(Records for this exercise begins)

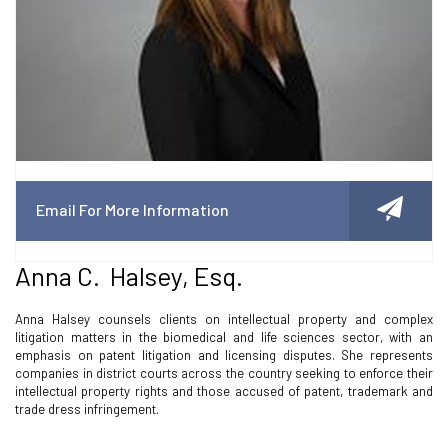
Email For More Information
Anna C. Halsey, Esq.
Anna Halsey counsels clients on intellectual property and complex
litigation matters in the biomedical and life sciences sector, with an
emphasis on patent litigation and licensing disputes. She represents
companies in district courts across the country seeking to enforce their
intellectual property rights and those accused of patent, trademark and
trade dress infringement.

(Records for this exercise ends)
(Records for this exercise begins)

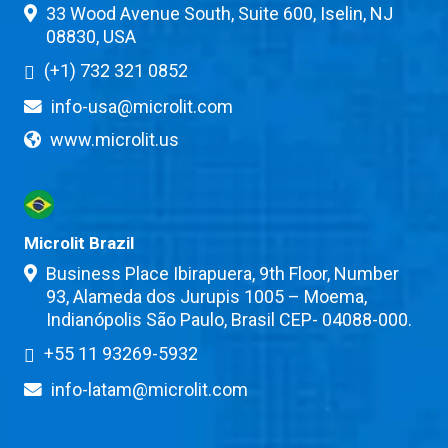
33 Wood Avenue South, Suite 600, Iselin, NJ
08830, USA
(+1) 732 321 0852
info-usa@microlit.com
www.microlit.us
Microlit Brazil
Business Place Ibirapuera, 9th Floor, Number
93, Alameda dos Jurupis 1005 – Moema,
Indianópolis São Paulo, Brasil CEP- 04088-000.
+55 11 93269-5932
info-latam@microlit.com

(Records for this exercise ends)
(Records for this exercise begins)

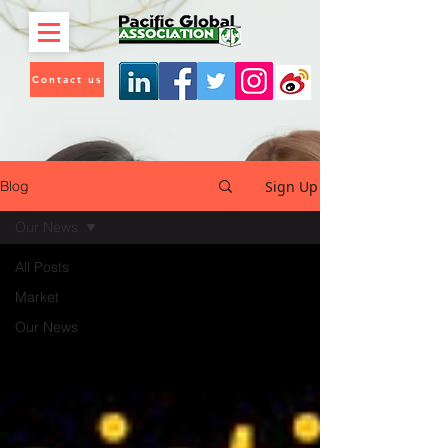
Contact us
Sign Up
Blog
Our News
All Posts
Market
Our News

(Records for this exercise ends)

Required work ::
Nothing but the lines above from the one containing "emphasis on patent" through the one containing "trade dress infringement." should appear in the answer, each repeated exactly.

Exercise answer ::
emphasis on patent litigation and licensing disputes. She represents
companies in district courts across the country seeking to enforce their
intellectual property rights and those accused of patent, trademark and
trade dress infringement.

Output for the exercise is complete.